Readers have power; whether you are a writer or a reader, you will understand this concept. As readers, we possess the influence to make a book a bestseller or to condemn it to the back pages of Amazon.
When we read, we each interpret the story slightly differently depending on our life experiences and personalities. However, these two stories from history demonstrate that we also have the power to change the narrative for others.
Great Expectations
Charles Dickens’s Great Expectations remains a beautiful tale of unrequited love and personal growth. However, the resolution of the relationship between Pip and Estella became the subject of intense debate.
When Dickens first penned the conclusion in 1861, he stayed true to the novel’s darker themes of trauma and the permanent scars of the past. In this original version, Pip and Estella encounter each other briefly on a London street many years later. Estella has been widowed and remarried, while Pip remains single. They exchange a few words, and that is it. It was a realistic, albeit sombre, ending that suggested some wounds do not heal.
As the story was being published in serial form in Dickens’s weekly periodical, All the Year Round, the public’s investment in Pip’s happiness was palpable. Readers desperately wanted a “happily ever after” for the protagonist they had watched grow from a terrified orphan into a humbled gentleman.
Before the final chapters were published in book form, Dickens showed the manuscript to his friend and fellow novelist, Edward Bulwer-Lytton. Bulwer-Lytton argued that the public would find the original ending too distressing.
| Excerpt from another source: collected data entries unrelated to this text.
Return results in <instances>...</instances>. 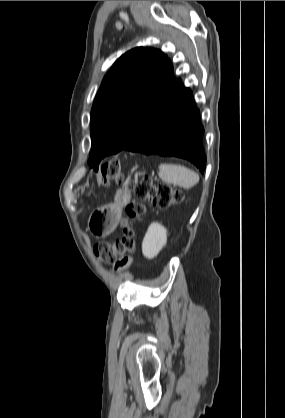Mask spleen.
Wrapping results in <instances>:
<instances>
[{
  "instance_id": "spleen-1",
  "label": "spleen",
  "mask_w": 285,
  "mask_h": 418,
  "mask_svg": "<svg viewBox=\"0 0 285 418\" xmlns=\"http://www.w3.org/2000/svg\"><path fill=\"white\" fill-rule=\"evenodd\" d=\"M159 177L171 183L189 189L199 182V176L193 170L177 164H160Z\"/></svg>"
}]
</instances>
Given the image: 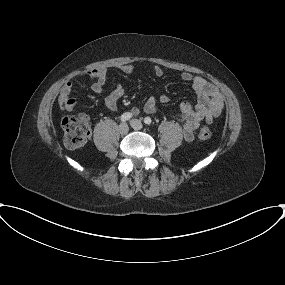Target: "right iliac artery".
Listing matches in <instances>:
<instances>
[{"mask_svg":"<svg viewBox=\"0 0 285 285\" xmlns=\"http://www.w3.org/2000/svg\"><path fill=\"white\" fill-rule=\"evenodd\" d=\"M131 117H132V114L129 112H126L123 115H121L120 119L122 122H125V121L129 120Z\"/></svg>","mask_w":285,"mask_h":285,"instance_id":"obj_1","label":"right iliac artery"}]
</instances>
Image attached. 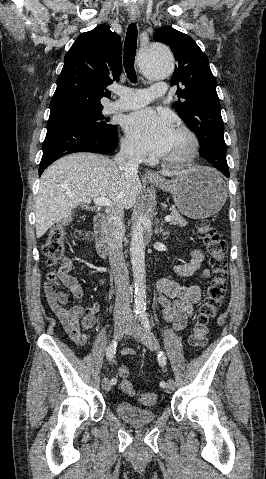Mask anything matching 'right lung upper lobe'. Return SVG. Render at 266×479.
<instances>
[{
  "mask_svg": "<svg viewBox=\"0 0 266 479\" xmlns=\"http://www.w3.org/2000/svg\"><path fill=\"white\" fill-rule=\"evenodd\" d=\"M122 71L121 39L101 24L78 36L64 57L50 113L73 108H99L106 87L119 80Z\"/></svg>",
  "mask_w": 266,
  "mask_h": 479,
  "instance_id": "obj_1",
  "label": "right lung upper lobe"
}]
</instances>
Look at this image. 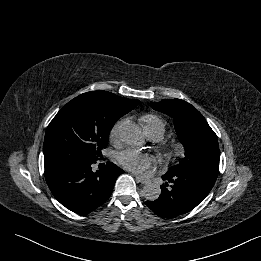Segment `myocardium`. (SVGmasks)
Instances as JSON below:
<instances>
[{"label": "myocardium", "mask_w": 261, "mask_h": 261, "mask_svg": "<svg viewBox=\"0 0 261 261\" xmlns=\"http://www.w3.org/2000/svg\"><path fill=\"white\" fill-rule=\"evenodd\" d=\"M158 151L162 157L168 158L173 153V147L169 145H161L159 146Z\"/></svg>", "instance_id": "1"}]
</instances>
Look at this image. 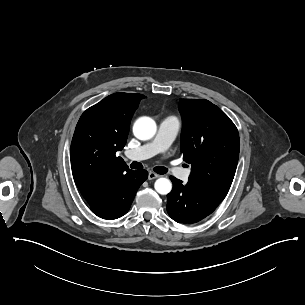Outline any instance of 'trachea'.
<instances>
[{
  "label": "trachea",
  "instance_id": "1",
  "mask_svg": "<svg viewBox=\"0 0 305 305\" xmlns=\"http://www.w3.org/2000/svg\"><path fill=\"white\" fill-rule=\"evenodd\" d=\"M130 167L134 168V169H141V168H143V165L139 162L134 161L130 164ZM154 171L158 174L163 175V174L168 173L169 169L166 167H163V166H157V167H154Z\"/></svg>",
  "mask_w": 305,
  "mask_h": 305
}]
</instances>
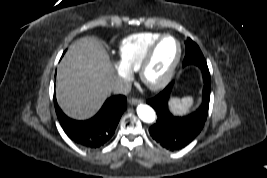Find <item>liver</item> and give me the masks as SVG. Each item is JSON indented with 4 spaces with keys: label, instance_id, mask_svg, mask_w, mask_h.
<instances>
[{
    "label": "liver",
    "instance_id": "1",
    "mask_svg": "<svg viewBox=\"0 0 267 178\" xmlns=\"http://www.w3.org/2000/svg\"><path fill=\"white\" fill-rule=\"evenodd\" d=\"M115 79L103 45L94 37H82L70 45L58 66V104L72 118H89L110 95L107 88Z\"/></svg>",
    "mask_w": 267,
    "mask_h": 178
}]
</instances>
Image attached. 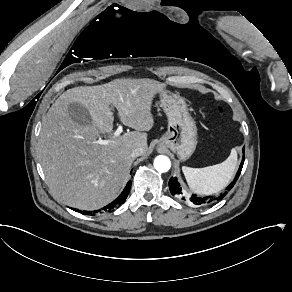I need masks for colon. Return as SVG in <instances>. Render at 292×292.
I'll use <instances>...</instances> for the list:
<instances>
[{
  "instance_id": "colon-1",
  "label": "colon",
  "mask_w": 292,
  "mask_h": 292,
  "mask_svg": "<svg viewBox=\"0 0 292 292\" xmlns=\"http://www.w3.org/2000/svg\"><path fill=\"white\" fill-rule=\"evenodd\" d=\"M215 109H216V112L218 114H222L223 113V107L221 105H219V104L216 105Z\"/></svg>"
}]
</instances>
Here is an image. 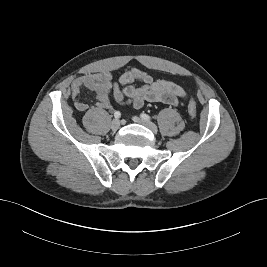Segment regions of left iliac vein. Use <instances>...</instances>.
Returning a JSON list of instances; mask_svg holds the SVG:
<instances>
[{
	"mask_svg": "<svg viewBox=\"0 0 267 267\" xmlns=\"http://www.w3.org/2000/svg\"><path fill=\"white\" fill-rule=\"evenodd\" d=\"M133 121L138 123V124H142L144 126H146L147 128H149L154 134H156L158 132V129H157V126L150 122V121H146V120H143V119H140L139 117L137 116H134L133 117Z\"/></svg>",
	"mask_w": 267,
	"mask_h": 267,
	"instance_id": "1",
	"label": "left iliac vein"
}]
</instances>
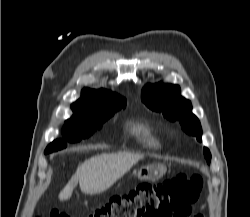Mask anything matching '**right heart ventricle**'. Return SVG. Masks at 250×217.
<instances>
[{
	"mask_svg": "<svg viewBox=\"0 0 250 217\" xmlns=\"http://www.w3.org/2000/svg\"><path fill=\"white\" fill-rule=\"evenodd\" d=\"M130 132L143 147L149 149H158L160 147L158 137L148 124L135 122L130 126Z\"/></svg>",
	"mask_w": 250,
	"mask_h": 217,
	"instance_id": "e07e8e85",
	"label": "right heart ventricle"
}]
</instances>
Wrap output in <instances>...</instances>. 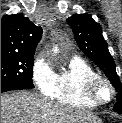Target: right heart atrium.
Wrapping results in <instances>:
<instances>
[{
	"label": "right heart atrium",
	"instance_id": "right-heart-atrium-1",
	"mask_svg": "<svg viewBox=\"0 0 122 123\" xmlns=\"http://www.w3.org/2000/svg\"><path fill=\"white\" fill-rule=\"evenodd\" d=\"M32 80L36 88L46 97L53 94L56 73L50 60L43 55H38L32 65Z\"/></svg>",
	"mask_w": 122,
	"mask_h": 123
}]
</instances>
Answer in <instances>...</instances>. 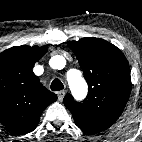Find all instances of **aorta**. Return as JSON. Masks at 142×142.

Dickens, ever sensitive to his audience’s desires and his own commercial success, decided to change it.
I have no doubt the change will be available for the story... I have put as much as I could into the change of the girl, to make it realistic. — Charles Dickens
The revised version is commonly found in modern editions. In this ending, Pip and Estella meet one last time at the ruins of Satis House. The tone is elegiac but hopeful. As they walk out of the garden together, the novel famously concludes: “I saw no shadow of another parting from her.”
While not an explicit wedding announcement, it provided the emotional closure that Victorian audiences craved. It suggested that their shared suffering had finally made a partnership possible.
Sherlock Holmes
Sir Arthur Conan Doyle’s relationship with his most famous creation, Sherlock Holmes, was not always positive. While readers viewed Holmes as a hero, Doyle eventually came to see the detective as a burden that stifled his other ambitions.
By 1893, Doyle was exhausted. He felt that Holmes’s cold, analytical nature was preventing him from focusing on his historical novels, which he considered his true legacy. To free himself, he wrote The Final Problem, published in The Strand Magazine.
In a dramatic showdown, Holmes and his nemesis, Professor Moriarty, supposedly fell to their deaths at the Reichenbach Falls in Switzerland. Doyle famously wrote in his diary at the time, “Killed Holmes.”
The public reaction was unprecedented. More than 20,000 people cancelled their subscriptions to The Strand in protest. Legends grew of young men wearing black mourning bands on their hats in London. For nearly a decade, during what fans call “The Great Hiatus,” Doyle resisted the pressure to bring the detective back, even as he wrote other works like The Lost World.
Despite his desire for freedom, the character proved impossible to escape. The demand was so high, and the financial offers so lucrative, that Doyle eventually relented. He first teased the public with The Hound of the Baskervilles (set before Holmes’s death), but eventually brought him back to life “officially” in the 1903 story, The Adventure of the Empty House.
Doyle invented a clever explanation involving “Baritsu” (a fictional Japanese martial art) to explain how Holmes survived the fall while Moriarty perished.
Much like Great Expectations, the Holmes canon now exists as two different stories; readers decide their preference.
So, which novel would you change if you could? Would you bring Sirius Black back to look after Harry? Would Gatsby survive the shooting, or would Romeo and Juliet live a long, happy life with many children?
Until next Friday: Read to learn. Read to escape. Read to smile.